相次ぐ台風や地震などの自然災害に備えて、多くの企業がBCPの策定を進めています。BCPとは「事業継続計画」のことで、災害などの緊急事態が発生した際にも会社が重要な業務をストップさせず、仮に中断しても早期に復旧できるようにあらかじめ準備しておく計画を指します。しかし、避難時や停電時のインフラ確保には多額の費用がかかるため、資金力に限りのある中小企業にとっては導入のハードルが高いことが大きな課題となっていました。
こうした状況のなかで、新電力販売を手がける関西エネルギーパワー株式会社(大阪市)が非常に画期的な新商品を開発しました。同社は2020年2月中にも、災害による停電時の一時的な利用に機能を特化させた、極めてコストパフォーマンスの高い新型蓄電池を発売します。注目すべきはその圧倒的な低価格で、販売価格はなんと39万6000円に設定されました。100万円から200万円ほどが相場である従来品と比較して、なんと半額以下という驚きの安さを実現しています。

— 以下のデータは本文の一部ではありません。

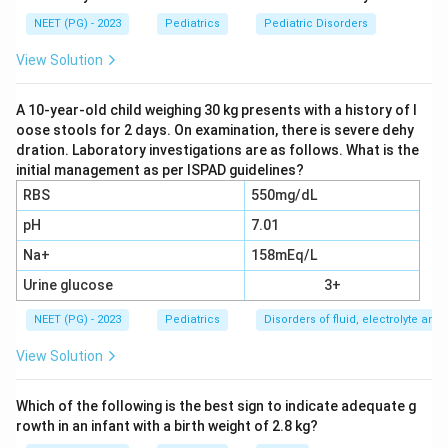
the arm vessels.
NEET (PG) - 2023
Pediatrics
Pediatric Disorders
Step 2:
Coarctation of the aorta is a congenital
narrowing just past the left subclavian artery. Blood
View Solution
pressure is high in the arms but low in the legs, so
femoral pulses are weak, delayed or absent. A
A 10-year-old child weighing 30 kg presents with a history of l
oose stools for 2 days. On examination, there is severe dehy
hypertensive crisis can cause the seizure. This fits the
dration. Laboratory investigations are as follows. What is the
picture exactly.
initial management as per ISPAD guidelines?
Step 3:
Why the others are less likely. Takayasu
RBS
550mg/dL
arteritis can also cause pulseless limbs and
pH
7.01
hypertension, but it usually affects young adult women
Na+
158mEq/L
and many vessels, and it is far less likely than
coarctation as the classic exam answer for a child with
Urine glucose
3+
this exact triad. Renal parenchymal disease causes
NEET (PG) - 2023
Pediatrics
Disorders of fluid, electrolyte an
hypertension but does not by itself abolish the
View Solution
femoral pulses. Grand mal seizure is just a description
of the fit, not a cause of the absent femoral pulses or
Which of the following is the best sign to indicate adequate g
the marked blood pressure gradient.
rowth in an infant with a birth weight of 2.8 kg?
Step 4:
The diagnosis that ties together arm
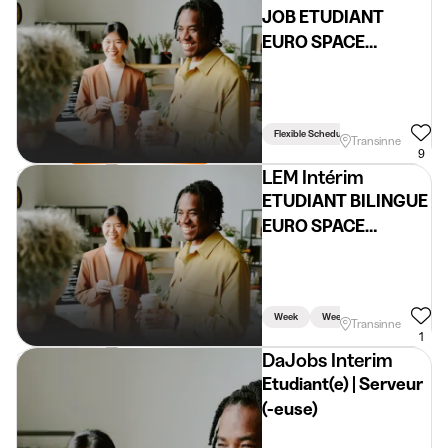
JOB ETUDIANT
EURO SPACE
CENTER
Flexible Schedule
Transinne
9
LEM Intérim
ETUDIANT BILINGUE
EURO SPACE
CENTER (H/F/X)
Week
Weekend
Holidays
Transinne
1
DaJobs Interim
Etudiant(e) | Serveur
(-euse)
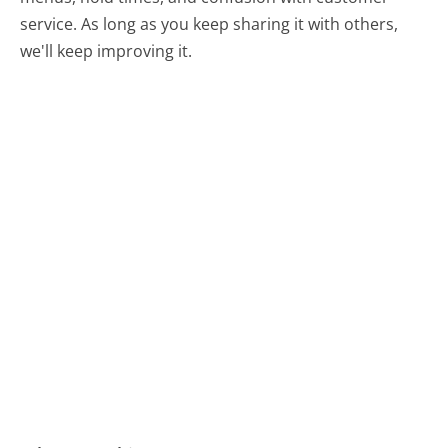
service. As long as you keep sharing it with others,
we'll keep improving it.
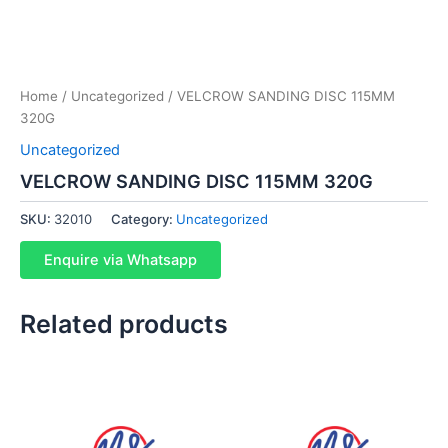
Home
/
Uncategorized
/ VELCROW SANDING DISC 115MM
320G
Uncategorized
VELCROW SANDING DISC 115MM 320G
SKU:
32010
Category:
Uncategorized
Enquire via Whatsapp
Related products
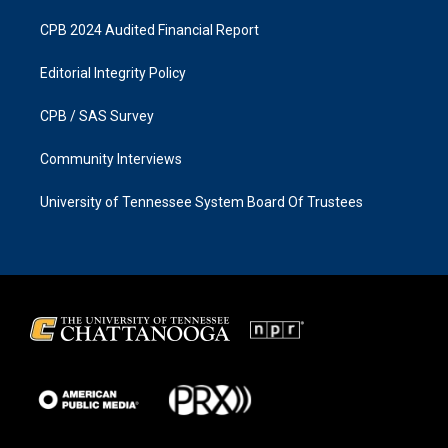
CPB 2024 Audited Financial Report
Editorial Integrity Policy
CPB / SAS Survey
Community Interviews
University of Tennessee System Board Of Trustees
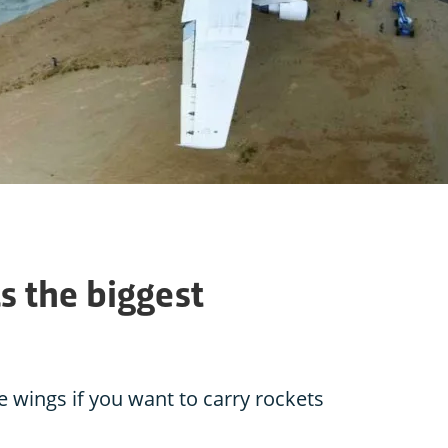
s the biggest
 wings if you want to carry rockets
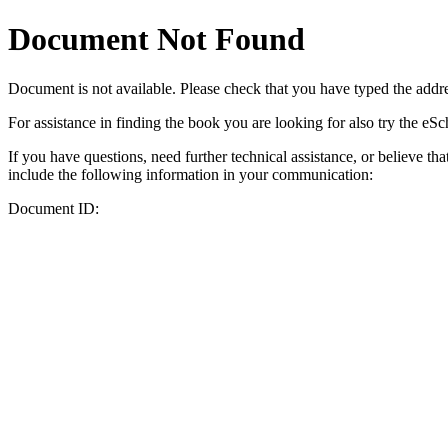
Document Not Found
Document
is not available. Please check that you have typed the addres
For assistance in finding the book you are looking for also try the eS
If you have questions, need further technical assistance, or believe th
include the following information in your communication:
Document ID:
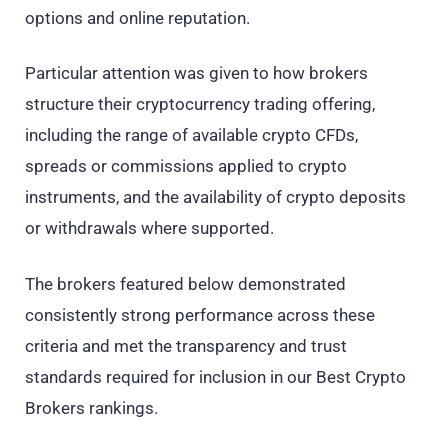
options and online reputation.
Particular attention was given to how brokers
structure their cryptocurrency trading offering,
including the range of available crypto CFDs,
spreads or commissions applied to crypto
instruments, and the availability of crypto deposits
or withdrawals where supported.
The brokers featured below demonstrated
consistently strong performance across these
criteria and met the transparency and trust
standards required for inclusion in our Best Crypto
Brokers rankings.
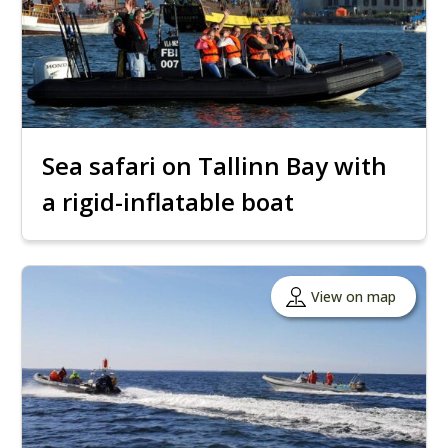
Sea safari on Tallinn Bay with
a rigid-inflatable boat
View on map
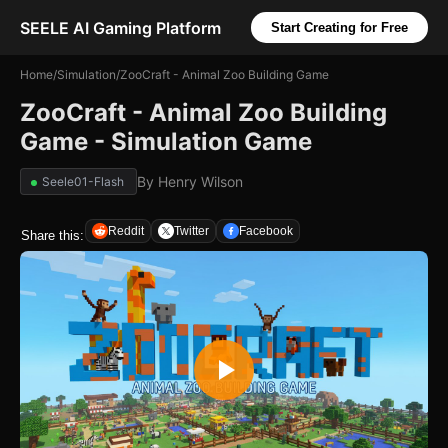
SEELE AI Gaming Platform
Start Creating for Free
Home
/
Simulation
/
ZooCraft - Animal Zoo Building Game
ZooCraft - Animal Zoo Building
Game - Simulation Game
By
Henry Wilson
Seele01-Flash
Reddit
Twitter
Facebook
Share this:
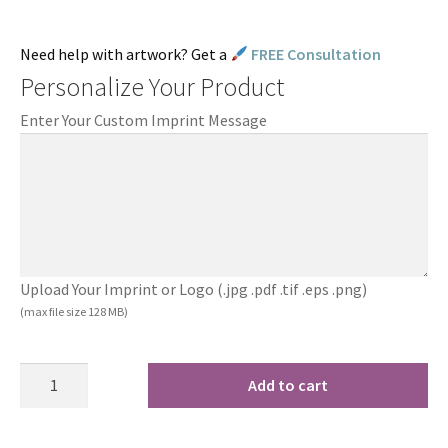
Need help with artwork? Get a
FREE Consultation
Personalize Your Product
Enter Your Custom Imprint Message
Upload Your Imprint or Logo (.jpg .pdf .tif .eps .png)
(max file size 128 MB)
Add to cart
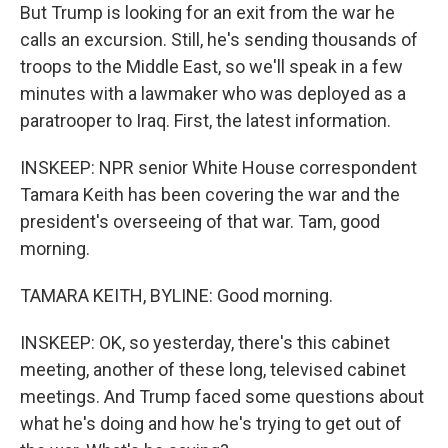
But Trump is looking for an exit from the war he
calls an excursion. Still, he's sending thousands of
troops to the Middle East, so we'll speak in a few
minutes with a lawmaker who was deployed as a
paratrooper to Iraq. First, the latest information.
INSKEEP: NPR senior White House correspondent
Tamara Keith has been covering the war and the
president's overseeing of that war. Tam, good
morning.
TAMARA KEITH, BYLINE: Good morning.
INSKEEP: OK, so yesterday, there's this cabinet
meeting, another of these long, televised cabinet
meetings. And Trump faced some questions about
what he's doing and how he's trying to get out of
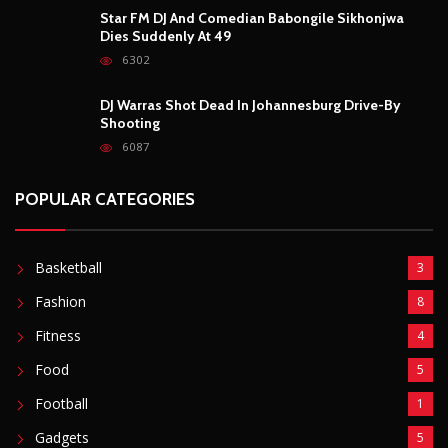
Fashion
8
Fitness
4
Food
5
Football
1
Gadgets
5
Lifestyle
10
Mobile
5
Moto GP
1
Photography
4
Security
5
Sports
5
Technology
12
Video
6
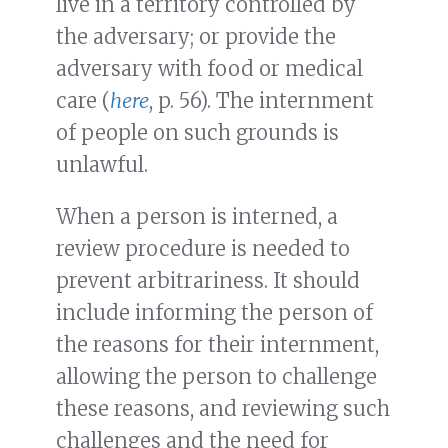
live in a territory controlled by
the adversary; or provide the
adversary with food or medical
care (
here
, p. 56). The internment
of people on such grounds is
unlawful.
When a person is interned, a
review procedure is needed to
prevent arbitrariness. It should
include informing the person of
the reasons for their internment,
allowing the person to challenge
these reasons, and reviewing such
challenges and the need for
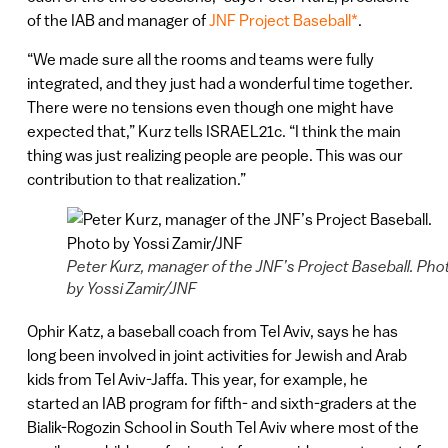
of the IAB and manager of
JNF Project Baseball*
.
“We made sure all the rooms and teams were fully
integrated, and they just had a wonderful time together.
There were no tensions even though one might have
expected that,” Kurz tells ISRAEL21c. “I think the main
thing was just realizing people are people. This was our
contribution to that realization.”
Peter Kurz, manager of the JNF’s Project Baseball. Pho
by Yossi Zamir/JNF
Ophir Katz, a baseball coach from Tel Aviv, says he has
long been involved in joint activities for Jewish and Arab
kids from Tel Aviv-Jaffa. This year, for example, he
started an IAB program for fifth- and sixth-graders at the
Bialik-Rogozin School in South Tel Aviv where most of the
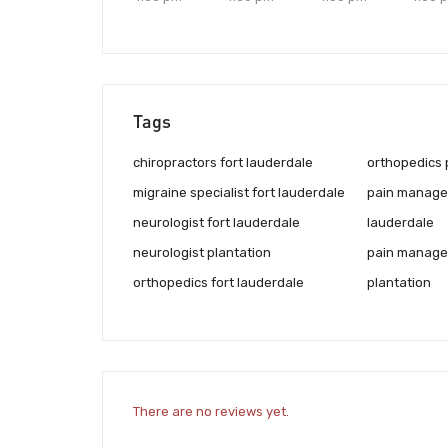
Tags
chiropractors fort lauderdale
orthopedics 
migraine specialist fort lauderdale
pain managem
neurologist fort lauderdale
lauderdale
neurologist plantation
pain managem
orthopedics fort lauderdale
plantation
There are no reviews yet.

この破格とも言えるプライスを実現できた秘密は、バッテリーの心臓部にあたる正極材に「リン酸鉄リチウム」を採用した点にあります。この素材は安全性が非常に高く熱暴走を起こしにくい一方で、充放電の許容回数が約1000回と一般的な蓄電池よりも少なめに設計されています。日常的に毎日使うのではなく、あくまで「もしもの非常時」の備えにフォーカスして機能を割り切ったからこそ、ここまでの低価格化を成し遂げられたのでしょう。
気になる容量は3.6キロワット時を誇り、これはスマートフォン約200台分をフル充電できるほどのタフさです。SNS上でも「これなら個人のマンションオーナーや小さな小売店でも現実的に導入できる」「必要な機能に絞って価格を下げる割り切り方が素晴らしい」といった称賛の声が相次いでおり、早くも大きな反響を呼んでいます。初年度の売上目標は1億円程度を見込んでいるとのことで、まさに防災市場の勢いを感じさせる数字です。
個人的には、この「非常時に特化して安く提供する」というアプローチは、日本の防災対策を底上げする素晴らしい一手だと確信しています。いくら高性能な機材があっても、高すぎて普及しなければ意味がありません。企業の規模を問わず、手が届く価格で命綱となる電源を確保できる選択肢が生まれたことは社会的に極めて有意義です。こうした実用的な防災イノベーションが、今後さらに加速していくことを期待して止みません。
さらに同社は2020年春にも、空気中の水分から飲料水を作り出せる「ウォーターメーカー」のレンタル品と、この蓄電池をセットにした魅力的な防災プランの提案を開始する予定です。将来的には、停電が長引いた際にも自力で充電が行えるように、小型の太陽光パネルの販売も視野に入れているそうです。エネルギーと水の確保という避難時の最重要課題を同時に解決できるこの取り組みは、今後の企業の防災スタンダードを変えていくかもしれません。